Poco centrato, o comunque insoddisfacente risulterebbe un paragone dello stile complessivo del titolare agli ispiratori fratelli maggiori, essendo l’arco generazionale che inanella i Hall, Abercrombie, Scofield, Stern, Frisell, Metheny, Goodrick etc. qui rappresentato di riflesso dal tocco e dalle vedute del chitarrista che, molto più nella scia del mentore Muthspiel, dà predilezione ad un’esposizione manierata e a un approccio teoretico, ma le cui elaborazioni in fase compositiva non ostano la fruizione dell’ascolto.
«È l’onestà il segreto di una valida composizione» condivide il giovane solista «quando il compositore si pone sempre alla ricerca di ciò che lo rende pienamente entusiasta. Può anche impegnare per lungo tempo la ricerca di una piccola cellula musicale e lo sviluppo in un pezzo di estensione completa: nondimeno, è molto importante non accontentarsi di niente di meno di un grande ed euforizzante feeling».
Note programmatiche mantenute peraltro nella costruzione di Home e, forti di duttile fraseggio e fitta tessitura melodica, oltre alle piacevoli cornici degli arpeggi in acustico, ricercate nella dispensazione d’armoniche, toccate da solarizzazione temperata e tratteggi di distillata eleganza, di progressione accorta nella scelta dei tempi espositivi, le calibrazioni di Frankl guadagnano formali punti di forza nel completarsi, in dialogo e interplay, con le voci puntuali, d’agilità e di corpo degli strumenti a fiato, di discorsivo e crudo camerismo, e di cui si recupera la doppia anima ed eloquenza accademico-jazz.
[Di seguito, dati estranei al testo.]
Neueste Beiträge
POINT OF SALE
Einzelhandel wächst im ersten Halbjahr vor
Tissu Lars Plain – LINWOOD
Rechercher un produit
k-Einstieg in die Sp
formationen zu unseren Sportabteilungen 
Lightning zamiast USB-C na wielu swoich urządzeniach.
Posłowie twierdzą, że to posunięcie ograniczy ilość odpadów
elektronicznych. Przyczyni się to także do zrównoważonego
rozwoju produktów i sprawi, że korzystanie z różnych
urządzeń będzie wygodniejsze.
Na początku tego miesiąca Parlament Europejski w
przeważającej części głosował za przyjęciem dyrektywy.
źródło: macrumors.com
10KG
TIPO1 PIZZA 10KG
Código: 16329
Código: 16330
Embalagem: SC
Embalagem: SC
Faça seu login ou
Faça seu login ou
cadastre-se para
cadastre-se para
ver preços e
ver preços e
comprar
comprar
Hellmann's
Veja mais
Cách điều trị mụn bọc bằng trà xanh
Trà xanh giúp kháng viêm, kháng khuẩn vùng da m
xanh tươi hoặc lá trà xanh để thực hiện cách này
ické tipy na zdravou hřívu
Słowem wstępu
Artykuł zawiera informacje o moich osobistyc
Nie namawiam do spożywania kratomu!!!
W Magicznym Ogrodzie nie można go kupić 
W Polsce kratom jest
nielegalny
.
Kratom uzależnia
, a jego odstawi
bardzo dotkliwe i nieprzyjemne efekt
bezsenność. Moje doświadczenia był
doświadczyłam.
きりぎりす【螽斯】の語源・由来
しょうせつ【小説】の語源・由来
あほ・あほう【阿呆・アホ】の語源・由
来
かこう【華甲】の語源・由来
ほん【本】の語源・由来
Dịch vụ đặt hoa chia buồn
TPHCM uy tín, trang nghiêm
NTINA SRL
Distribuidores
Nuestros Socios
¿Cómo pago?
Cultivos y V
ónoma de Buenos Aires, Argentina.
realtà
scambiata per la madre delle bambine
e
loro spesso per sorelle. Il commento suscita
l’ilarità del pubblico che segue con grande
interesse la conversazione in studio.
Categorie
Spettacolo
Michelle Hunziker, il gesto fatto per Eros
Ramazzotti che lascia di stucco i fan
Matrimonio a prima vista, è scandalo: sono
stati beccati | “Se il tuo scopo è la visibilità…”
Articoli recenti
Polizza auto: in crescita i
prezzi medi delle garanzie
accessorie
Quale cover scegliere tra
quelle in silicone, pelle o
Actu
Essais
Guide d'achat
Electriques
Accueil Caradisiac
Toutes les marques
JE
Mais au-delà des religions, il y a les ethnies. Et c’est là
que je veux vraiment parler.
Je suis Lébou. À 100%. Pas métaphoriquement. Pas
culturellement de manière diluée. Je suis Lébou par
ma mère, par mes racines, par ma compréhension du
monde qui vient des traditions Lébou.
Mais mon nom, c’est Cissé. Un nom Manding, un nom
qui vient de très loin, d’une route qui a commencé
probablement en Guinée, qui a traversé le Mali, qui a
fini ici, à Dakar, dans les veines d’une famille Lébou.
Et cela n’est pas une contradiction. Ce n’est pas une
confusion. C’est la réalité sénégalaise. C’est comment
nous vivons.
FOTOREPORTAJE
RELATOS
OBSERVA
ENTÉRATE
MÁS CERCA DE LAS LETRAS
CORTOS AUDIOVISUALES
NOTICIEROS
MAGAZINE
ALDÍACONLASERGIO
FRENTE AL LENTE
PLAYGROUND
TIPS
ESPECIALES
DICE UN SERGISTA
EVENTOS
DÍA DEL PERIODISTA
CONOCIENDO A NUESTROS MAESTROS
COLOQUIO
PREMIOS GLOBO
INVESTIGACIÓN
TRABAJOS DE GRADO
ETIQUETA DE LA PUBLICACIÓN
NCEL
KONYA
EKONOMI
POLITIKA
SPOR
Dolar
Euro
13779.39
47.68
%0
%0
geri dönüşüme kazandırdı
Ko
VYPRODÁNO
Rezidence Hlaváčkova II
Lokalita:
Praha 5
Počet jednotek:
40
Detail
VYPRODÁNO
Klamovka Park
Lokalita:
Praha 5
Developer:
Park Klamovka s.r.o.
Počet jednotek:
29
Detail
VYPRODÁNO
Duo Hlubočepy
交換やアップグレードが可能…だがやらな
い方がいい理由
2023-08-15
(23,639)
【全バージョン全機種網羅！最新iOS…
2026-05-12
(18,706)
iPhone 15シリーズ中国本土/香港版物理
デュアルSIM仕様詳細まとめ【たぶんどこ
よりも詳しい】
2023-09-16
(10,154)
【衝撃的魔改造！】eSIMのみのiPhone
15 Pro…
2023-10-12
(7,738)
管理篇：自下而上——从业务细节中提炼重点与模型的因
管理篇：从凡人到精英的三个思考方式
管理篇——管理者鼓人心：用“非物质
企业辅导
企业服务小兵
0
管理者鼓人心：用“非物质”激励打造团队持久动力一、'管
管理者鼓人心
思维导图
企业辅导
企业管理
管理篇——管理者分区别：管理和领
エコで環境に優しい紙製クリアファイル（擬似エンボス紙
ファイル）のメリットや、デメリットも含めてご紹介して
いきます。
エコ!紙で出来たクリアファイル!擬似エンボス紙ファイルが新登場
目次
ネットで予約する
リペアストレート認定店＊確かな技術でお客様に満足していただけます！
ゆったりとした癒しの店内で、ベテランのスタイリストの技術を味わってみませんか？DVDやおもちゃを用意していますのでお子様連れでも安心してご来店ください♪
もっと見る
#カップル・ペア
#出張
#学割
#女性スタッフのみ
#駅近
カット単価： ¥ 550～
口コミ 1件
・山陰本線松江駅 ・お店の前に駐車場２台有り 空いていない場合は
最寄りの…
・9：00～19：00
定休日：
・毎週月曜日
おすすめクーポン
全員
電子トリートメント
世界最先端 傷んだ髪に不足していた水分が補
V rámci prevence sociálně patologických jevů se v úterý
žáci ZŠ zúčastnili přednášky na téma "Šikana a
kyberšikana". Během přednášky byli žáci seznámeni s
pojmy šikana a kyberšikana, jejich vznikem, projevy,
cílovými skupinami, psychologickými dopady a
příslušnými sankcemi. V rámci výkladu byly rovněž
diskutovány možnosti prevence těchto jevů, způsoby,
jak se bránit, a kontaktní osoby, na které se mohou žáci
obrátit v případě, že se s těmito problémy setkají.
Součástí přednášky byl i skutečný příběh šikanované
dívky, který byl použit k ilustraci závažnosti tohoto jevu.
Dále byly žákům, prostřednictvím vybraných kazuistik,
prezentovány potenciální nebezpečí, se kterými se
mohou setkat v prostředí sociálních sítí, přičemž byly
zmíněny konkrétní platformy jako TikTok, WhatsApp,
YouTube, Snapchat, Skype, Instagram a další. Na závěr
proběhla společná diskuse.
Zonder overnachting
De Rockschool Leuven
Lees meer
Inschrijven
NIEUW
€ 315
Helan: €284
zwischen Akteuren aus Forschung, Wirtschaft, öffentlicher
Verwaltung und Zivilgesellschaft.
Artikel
Sensibile ed efficiente il bel corpo della sezione ritmico-armonica, di elastico incontro nella meccanica di sviluppo melodico, fluidamente tenuta dalla batteria di palese matrice fusion (con ampie reminiscenze da Gottlieb a Blade), dal basso rotondo e di valida articolazione solistica e dalle indaffarate tastiere, di cadenza puntuale come, nell’esito complessivo, tutta la line-up coinvolta.
Allorché le sortite d’insieme si fanno più presenti e squillanti, non viene turbata nella sostanza l’equazione alla base della legge degli equilibri del chitarrista-autore; le uscite in solarità, non rare peraltro, o gli interventi relativamente più grintosi si caratterizzano per il rispetto individuale che non omette di valorizzare l’avvicendamento delle parti; i passabili sospetti di deriva “jazzy” sono nella sostanza fugati dal solido senso costruttivo e d’impianto, e nei momenti di più grave “pesantezza” e in cui non si esita ad intorbidare il sound il tutto permane contenuto e “ripulito” dalle equilibrate cornici d’insieme.
«È musicalmente importante per le mie composizioni che la musica riesca a narrare una storia, dagli assoli al feeling che il brano trasmette». Deliberatamente “centrista” nella posizione stilistica e nella ricerca estetica, mai banale o gratuitamente accattivante, anzi per lo più serioso e concreto senza per questo difettare in sottigliezza, Max Frankl si mostra forte di un’assimilazione colta e relativamente distaccata dalle meno deteriori sementi ed espressioni dell’ampio domain della fusion, mantenendo nella sostanza ed esplicitamente nella forma i propositi di nitore narrativo e ordinata ricerca.